(Items listed in a dataset)
==============================
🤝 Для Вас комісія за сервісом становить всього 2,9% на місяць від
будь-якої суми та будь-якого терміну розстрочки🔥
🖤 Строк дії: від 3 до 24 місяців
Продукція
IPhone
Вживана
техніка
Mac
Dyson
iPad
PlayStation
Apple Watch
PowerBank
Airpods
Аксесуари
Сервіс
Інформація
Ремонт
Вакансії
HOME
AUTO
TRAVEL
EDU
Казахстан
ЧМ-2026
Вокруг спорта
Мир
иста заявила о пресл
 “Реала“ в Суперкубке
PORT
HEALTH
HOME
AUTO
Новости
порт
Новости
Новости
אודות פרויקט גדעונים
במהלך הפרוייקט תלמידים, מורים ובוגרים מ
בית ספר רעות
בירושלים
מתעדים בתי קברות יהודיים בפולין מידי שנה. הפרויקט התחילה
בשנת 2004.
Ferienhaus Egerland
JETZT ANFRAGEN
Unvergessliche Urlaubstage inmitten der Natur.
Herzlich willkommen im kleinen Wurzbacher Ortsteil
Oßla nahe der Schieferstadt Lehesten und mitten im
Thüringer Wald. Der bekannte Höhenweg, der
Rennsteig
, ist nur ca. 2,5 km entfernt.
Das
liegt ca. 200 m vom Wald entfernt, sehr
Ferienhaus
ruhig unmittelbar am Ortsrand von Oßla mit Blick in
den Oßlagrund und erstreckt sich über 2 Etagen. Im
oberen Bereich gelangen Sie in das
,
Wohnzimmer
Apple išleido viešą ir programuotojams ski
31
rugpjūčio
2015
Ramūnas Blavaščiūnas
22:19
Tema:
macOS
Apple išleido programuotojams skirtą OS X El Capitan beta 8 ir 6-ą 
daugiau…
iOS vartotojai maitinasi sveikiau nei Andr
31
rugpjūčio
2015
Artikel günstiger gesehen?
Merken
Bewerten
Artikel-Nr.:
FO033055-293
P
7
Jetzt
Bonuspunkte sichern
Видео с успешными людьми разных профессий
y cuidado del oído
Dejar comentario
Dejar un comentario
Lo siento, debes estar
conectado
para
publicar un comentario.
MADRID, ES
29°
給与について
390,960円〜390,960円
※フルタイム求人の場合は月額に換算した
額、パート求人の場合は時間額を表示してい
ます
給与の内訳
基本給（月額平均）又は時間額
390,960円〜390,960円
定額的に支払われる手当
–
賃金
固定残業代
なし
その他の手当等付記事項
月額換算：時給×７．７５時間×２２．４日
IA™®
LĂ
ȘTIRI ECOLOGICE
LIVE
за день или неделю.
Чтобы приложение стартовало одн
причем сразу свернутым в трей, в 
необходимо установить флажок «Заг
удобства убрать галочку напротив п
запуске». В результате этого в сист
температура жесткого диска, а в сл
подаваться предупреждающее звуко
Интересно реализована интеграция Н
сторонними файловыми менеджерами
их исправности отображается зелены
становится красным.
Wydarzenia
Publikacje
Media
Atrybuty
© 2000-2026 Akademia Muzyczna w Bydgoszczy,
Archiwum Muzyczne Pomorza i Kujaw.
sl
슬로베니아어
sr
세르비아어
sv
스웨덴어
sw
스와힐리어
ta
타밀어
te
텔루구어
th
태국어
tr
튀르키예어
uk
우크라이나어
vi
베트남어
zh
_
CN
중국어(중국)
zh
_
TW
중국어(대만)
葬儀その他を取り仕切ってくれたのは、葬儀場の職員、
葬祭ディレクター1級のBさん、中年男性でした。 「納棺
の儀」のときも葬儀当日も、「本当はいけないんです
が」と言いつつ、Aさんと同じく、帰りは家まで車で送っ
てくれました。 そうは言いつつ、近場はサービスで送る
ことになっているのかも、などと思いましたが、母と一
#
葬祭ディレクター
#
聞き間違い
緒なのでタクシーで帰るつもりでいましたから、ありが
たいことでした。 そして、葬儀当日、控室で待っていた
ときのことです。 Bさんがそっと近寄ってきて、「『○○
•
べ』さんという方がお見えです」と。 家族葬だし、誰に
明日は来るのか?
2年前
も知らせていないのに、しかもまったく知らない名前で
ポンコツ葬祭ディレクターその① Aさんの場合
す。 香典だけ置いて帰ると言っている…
==============================
If a line in the records holds the string "išleido", copy it.

Apple išleido viešą ir programuotojams ski
Apple išleido programuotojams skirtą OS X El Capitan beta 8 ir 6-ą 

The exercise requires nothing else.